Top of Dataset
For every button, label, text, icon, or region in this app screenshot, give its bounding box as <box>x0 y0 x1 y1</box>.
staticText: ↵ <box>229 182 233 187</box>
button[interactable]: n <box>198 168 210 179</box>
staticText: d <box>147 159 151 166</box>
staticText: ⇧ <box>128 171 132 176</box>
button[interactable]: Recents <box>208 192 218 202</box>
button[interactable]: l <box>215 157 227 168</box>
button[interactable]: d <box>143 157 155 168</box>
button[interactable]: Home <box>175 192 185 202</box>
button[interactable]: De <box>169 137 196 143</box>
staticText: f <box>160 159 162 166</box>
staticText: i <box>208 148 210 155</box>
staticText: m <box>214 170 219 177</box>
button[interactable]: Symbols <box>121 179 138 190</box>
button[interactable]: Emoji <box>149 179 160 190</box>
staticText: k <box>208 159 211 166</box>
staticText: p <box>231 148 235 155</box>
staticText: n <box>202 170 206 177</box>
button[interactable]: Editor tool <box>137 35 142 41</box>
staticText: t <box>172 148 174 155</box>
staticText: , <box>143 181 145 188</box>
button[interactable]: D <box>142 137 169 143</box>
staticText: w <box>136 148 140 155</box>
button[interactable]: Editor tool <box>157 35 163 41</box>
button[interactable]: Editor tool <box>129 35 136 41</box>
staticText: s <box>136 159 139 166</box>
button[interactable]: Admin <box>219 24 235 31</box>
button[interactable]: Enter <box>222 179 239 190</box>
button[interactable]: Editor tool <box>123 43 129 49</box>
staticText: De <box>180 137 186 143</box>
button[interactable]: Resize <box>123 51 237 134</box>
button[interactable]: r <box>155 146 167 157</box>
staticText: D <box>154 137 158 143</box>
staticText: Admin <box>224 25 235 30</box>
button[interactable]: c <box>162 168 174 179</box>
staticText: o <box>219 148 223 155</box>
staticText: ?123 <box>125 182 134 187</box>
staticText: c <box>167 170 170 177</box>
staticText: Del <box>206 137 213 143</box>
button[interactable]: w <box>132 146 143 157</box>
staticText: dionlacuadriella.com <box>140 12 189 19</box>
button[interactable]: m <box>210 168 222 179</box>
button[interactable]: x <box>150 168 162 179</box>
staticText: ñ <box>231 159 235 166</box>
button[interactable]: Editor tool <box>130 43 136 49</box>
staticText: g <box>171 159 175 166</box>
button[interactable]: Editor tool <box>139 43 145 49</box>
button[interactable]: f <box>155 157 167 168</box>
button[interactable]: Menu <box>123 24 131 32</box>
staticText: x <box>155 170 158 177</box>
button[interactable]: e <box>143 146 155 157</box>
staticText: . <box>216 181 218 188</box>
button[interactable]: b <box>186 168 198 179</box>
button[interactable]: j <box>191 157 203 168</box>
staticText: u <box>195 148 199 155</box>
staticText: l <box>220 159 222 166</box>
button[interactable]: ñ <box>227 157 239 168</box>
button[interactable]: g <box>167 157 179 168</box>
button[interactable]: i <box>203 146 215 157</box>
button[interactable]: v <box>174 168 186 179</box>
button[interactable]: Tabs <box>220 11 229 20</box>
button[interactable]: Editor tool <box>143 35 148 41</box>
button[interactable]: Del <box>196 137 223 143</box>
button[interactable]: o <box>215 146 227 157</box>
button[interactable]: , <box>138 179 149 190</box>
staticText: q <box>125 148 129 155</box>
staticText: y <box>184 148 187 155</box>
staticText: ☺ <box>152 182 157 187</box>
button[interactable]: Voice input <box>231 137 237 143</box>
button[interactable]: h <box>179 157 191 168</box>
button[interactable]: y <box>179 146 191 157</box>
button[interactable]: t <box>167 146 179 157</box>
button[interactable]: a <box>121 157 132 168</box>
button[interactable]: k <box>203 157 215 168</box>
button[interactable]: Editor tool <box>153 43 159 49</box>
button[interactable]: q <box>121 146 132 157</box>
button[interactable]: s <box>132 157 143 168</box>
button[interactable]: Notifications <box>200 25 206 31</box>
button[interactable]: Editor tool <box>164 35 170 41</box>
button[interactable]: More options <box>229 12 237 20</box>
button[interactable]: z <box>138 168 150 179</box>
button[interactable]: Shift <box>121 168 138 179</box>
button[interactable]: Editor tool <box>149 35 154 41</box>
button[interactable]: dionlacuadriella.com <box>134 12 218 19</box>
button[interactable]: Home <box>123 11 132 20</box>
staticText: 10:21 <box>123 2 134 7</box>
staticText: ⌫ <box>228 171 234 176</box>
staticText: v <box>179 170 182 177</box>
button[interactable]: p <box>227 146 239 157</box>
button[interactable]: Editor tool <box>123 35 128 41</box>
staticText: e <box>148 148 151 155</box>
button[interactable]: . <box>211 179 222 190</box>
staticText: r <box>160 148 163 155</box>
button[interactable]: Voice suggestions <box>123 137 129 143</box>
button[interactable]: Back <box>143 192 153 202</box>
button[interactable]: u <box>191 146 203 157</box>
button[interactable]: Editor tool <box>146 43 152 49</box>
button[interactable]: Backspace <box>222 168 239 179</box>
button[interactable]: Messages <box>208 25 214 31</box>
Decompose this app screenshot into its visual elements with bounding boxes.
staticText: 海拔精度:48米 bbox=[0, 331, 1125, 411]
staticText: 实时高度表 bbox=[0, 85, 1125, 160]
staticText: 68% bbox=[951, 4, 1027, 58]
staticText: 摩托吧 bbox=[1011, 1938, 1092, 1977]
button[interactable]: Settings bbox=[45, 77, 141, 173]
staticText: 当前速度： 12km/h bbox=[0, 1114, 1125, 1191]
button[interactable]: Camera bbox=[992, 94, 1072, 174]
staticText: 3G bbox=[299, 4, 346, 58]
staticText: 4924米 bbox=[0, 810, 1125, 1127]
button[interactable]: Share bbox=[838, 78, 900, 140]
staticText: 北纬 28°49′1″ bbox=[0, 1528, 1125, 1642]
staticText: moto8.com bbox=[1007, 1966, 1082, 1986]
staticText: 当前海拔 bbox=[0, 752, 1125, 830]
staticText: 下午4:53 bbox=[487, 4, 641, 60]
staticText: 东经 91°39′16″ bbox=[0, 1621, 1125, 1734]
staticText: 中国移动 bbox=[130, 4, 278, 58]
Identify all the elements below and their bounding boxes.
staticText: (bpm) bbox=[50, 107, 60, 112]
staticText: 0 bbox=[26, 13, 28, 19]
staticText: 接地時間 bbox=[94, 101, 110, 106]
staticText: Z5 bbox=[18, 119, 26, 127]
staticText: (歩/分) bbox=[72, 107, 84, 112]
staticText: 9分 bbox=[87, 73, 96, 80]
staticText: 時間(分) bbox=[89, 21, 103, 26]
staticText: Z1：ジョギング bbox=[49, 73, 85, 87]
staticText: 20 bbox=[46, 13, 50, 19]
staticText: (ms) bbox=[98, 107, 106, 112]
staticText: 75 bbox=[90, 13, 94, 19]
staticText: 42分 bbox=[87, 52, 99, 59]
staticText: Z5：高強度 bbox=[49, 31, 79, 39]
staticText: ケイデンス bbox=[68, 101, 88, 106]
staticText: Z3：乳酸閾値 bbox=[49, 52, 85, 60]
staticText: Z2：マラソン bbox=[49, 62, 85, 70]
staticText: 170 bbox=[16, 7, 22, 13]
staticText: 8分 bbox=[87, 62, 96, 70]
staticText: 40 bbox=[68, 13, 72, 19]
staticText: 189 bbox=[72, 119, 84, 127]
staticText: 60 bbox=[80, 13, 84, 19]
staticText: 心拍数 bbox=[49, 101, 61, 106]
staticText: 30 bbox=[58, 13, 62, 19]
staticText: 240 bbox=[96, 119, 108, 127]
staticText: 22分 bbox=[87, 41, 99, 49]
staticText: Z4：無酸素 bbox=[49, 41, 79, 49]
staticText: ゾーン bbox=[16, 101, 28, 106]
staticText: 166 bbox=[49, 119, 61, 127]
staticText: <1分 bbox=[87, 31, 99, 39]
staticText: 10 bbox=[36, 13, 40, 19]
Bottom of Dataset
*Activity*:
Please copy out each line of the material that holds the string "Home".

*Output for this task*:
button[interactable]: Home <box>175 192 185 202</box>
button[interactable]: Home <box>123 11 132 20</box>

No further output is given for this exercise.